REQUIRED WORK =
From the entries that follow, list every line in which the string "development" appears.

DATA LISTING =
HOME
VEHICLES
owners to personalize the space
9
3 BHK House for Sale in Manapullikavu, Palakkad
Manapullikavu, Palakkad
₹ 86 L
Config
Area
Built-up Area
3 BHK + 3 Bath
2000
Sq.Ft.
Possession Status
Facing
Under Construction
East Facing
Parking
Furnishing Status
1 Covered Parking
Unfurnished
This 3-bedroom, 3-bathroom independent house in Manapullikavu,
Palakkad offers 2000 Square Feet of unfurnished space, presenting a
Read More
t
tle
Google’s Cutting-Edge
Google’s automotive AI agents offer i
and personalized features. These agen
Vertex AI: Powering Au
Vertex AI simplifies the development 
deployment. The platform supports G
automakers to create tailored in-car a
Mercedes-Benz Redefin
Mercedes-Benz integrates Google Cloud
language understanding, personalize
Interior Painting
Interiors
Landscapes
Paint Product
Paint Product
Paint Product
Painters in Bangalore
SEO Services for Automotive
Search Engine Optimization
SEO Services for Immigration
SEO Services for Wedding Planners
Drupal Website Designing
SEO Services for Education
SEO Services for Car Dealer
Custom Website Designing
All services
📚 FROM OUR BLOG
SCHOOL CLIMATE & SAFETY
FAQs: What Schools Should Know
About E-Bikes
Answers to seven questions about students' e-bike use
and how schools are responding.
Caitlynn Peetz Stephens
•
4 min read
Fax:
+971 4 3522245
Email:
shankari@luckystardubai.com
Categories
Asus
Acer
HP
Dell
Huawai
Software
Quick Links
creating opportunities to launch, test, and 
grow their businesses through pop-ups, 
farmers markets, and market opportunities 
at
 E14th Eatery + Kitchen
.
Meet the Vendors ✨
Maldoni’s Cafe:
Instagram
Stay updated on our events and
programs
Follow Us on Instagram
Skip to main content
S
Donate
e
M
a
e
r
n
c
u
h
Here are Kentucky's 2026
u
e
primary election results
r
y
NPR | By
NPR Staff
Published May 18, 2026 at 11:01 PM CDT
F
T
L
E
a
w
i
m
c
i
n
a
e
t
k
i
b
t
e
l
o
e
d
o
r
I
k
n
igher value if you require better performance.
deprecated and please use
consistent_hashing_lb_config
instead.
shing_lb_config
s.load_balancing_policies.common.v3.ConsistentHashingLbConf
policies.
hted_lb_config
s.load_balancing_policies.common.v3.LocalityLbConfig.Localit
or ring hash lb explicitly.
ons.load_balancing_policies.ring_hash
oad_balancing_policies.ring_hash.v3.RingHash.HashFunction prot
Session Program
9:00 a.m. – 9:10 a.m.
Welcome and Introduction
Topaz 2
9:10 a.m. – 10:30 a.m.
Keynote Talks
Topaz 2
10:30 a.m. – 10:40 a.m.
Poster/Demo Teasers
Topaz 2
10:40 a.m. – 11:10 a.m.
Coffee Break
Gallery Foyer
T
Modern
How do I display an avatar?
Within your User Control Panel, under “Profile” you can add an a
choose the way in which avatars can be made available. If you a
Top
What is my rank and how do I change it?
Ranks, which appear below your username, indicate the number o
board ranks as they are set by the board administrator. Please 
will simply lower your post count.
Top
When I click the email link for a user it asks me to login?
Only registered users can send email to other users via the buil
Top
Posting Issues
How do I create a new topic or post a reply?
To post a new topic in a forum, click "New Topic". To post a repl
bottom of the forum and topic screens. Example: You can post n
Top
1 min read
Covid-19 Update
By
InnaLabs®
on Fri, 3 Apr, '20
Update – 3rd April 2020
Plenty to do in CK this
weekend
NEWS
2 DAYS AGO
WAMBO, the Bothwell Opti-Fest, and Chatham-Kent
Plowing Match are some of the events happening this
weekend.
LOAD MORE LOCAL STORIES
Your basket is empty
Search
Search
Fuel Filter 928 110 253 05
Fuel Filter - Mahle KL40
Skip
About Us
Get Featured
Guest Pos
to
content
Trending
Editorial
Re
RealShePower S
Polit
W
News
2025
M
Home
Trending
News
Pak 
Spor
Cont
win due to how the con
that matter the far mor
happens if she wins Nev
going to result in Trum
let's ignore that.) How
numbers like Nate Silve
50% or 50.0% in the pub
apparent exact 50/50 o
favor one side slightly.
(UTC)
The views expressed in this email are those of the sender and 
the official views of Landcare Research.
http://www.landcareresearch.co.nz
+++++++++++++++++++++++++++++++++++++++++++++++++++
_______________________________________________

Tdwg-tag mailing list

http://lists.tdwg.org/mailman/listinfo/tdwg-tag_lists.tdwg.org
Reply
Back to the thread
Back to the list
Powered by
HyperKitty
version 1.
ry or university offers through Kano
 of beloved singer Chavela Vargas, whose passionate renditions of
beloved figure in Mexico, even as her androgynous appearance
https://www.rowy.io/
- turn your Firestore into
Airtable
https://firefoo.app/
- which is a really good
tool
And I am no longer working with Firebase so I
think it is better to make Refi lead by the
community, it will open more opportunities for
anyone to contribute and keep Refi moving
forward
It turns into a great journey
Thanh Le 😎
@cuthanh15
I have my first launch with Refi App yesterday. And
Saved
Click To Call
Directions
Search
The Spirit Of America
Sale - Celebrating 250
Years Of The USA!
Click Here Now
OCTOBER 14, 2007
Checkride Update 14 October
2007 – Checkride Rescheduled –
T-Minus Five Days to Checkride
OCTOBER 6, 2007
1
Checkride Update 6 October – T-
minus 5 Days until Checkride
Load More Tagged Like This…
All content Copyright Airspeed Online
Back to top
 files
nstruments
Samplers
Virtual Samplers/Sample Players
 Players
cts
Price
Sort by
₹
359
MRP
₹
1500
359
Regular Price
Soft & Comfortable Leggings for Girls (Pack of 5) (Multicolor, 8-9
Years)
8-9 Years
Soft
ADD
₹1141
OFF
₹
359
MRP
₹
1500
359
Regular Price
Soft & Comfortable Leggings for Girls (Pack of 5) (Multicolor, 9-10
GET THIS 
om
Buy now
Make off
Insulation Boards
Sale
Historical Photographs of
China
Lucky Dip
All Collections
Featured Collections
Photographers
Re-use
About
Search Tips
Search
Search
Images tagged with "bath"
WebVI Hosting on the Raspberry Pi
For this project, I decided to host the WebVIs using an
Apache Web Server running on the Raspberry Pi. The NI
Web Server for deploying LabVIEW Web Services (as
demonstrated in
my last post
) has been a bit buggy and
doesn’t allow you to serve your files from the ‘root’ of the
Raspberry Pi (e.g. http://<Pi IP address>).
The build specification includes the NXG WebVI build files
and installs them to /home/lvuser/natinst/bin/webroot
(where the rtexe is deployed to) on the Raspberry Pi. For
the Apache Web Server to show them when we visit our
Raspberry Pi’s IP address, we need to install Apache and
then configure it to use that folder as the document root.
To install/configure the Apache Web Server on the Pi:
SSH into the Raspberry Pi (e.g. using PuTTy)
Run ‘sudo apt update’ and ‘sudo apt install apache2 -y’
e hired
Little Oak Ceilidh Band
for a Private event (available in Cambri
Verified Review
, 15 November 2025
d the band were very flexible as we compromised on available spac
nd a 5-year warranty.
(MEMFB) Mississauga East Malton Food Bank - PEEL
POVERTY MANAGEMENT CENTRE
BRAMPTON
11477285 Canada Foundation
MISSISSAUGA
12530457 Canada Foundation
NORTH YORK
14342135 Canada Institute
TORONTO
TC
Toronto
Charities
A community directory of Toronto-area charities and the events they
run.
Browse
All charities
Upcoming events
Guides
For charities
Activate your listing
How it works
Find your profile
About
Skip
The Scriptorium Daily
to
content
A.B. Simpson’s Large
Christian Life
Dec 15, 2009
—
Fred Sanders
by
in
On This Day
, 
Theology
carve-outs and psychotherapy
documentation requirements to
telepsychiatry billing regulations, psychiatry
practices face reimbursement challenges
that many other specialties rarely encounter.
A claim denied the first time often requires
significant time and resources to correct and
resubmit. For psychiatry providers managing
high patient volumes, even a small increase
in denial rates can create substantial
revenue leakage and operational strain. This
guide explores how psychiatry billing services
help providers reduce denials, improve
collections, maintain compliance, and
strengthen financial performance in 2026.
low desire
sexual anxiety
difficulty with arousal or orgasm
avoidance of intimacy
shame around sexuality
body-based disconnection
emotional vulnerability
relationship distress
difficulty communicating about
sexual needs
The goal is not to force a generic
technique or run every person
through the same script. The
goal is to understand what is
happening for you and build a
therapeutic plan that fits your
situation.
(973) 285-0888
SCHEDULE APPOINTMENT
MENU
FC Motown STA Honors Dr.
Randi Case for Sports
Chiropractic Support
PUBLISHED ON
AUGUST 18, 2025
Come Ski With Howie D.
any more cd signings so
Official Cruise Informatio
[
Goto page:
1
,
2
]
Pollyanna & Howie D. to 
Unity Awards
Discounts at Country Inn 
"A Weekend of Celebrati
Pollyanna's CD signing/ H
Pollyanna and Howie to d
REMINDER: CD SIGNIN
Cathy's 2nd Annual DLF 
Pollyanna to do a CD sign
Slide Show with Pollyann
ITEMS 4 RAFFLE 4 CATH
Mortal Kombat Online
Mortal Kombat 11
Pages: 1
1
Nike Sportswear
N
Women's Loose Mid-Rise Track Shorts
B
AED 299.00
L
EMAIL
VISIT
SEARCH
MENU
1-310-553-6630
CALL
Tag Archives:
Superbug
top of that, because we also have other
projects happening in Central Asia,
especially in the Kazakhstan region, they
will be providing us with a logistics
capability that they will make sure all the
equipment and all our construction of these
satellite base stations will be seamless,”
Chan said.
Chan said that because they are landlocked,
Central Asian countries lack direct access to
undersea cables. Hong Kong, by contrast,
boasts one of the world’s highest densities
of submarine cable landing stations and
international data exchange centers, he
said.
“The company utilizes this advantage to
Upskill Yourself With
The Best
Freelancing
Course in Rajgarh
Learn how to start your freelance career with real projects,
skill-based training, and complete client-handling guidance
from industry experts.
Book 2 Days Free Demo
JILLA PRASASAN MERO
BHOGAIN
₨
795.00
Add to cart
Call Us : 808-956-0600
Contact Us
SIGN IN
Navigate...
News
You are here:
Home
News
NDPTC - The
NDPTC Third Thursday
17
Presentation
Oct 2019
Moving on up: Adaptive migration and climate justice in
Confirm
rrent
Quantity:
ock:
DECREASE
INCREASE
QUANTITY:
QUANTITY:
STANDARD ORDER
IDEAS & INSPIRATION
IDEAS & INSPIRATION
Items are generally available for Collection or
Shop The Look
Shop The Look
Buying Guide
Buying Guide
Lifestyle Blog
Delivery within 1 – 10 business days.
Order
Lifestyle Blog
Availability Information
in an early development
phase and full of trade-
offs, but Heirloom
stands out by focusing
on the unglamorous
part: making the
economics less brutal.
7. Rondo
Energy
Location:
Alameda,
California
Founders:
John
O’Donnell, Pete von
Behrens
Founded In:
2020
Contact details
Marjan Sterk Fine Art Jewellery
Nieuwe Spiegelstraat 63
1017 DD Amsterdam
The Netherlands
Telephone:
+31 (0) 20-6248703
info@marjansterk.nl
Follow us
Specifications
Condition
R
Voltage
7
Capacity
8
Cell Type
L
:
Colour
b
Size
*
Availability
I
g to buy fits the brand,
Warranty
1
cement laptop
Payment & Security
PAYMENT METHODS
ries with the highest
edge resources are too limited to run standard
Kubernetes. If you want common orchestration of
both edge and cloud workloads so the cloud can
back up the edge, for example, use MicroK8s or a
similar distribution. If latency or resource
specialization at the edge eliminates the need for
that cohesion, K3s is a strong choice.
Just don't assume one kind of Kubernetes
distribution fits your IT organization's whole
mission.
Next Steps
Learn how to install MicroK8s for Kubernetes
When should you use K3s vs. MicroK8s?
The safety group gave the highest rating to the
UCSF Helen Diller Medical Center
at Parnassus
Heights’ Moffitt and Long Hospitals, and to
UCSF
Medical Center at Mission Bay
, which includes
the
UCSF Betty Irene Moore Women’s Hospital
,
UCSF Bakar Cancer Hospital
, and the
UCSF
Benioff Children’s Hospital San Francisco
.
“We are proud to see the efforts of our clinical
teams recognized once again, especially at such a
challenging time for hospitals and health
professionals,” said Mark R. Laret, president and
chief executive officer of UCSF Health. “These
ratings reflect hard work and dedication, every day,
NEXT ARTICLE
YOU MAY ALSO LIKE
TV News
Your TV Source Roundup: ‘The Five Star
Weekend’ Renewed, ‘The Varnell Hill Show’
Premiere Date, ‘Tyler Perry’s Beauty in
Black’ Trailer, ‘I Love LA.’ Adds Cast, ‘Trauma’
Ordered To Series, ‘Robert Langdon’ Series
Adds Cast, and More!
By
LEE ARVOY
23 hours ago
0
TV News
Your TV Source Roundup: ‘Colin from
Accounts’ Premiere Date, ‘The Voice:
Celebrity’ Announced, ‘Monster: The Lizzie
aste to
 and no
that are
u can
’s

OUTPUT OF THE EXERCISE =
Vertex AI simplifies the development 
in an early development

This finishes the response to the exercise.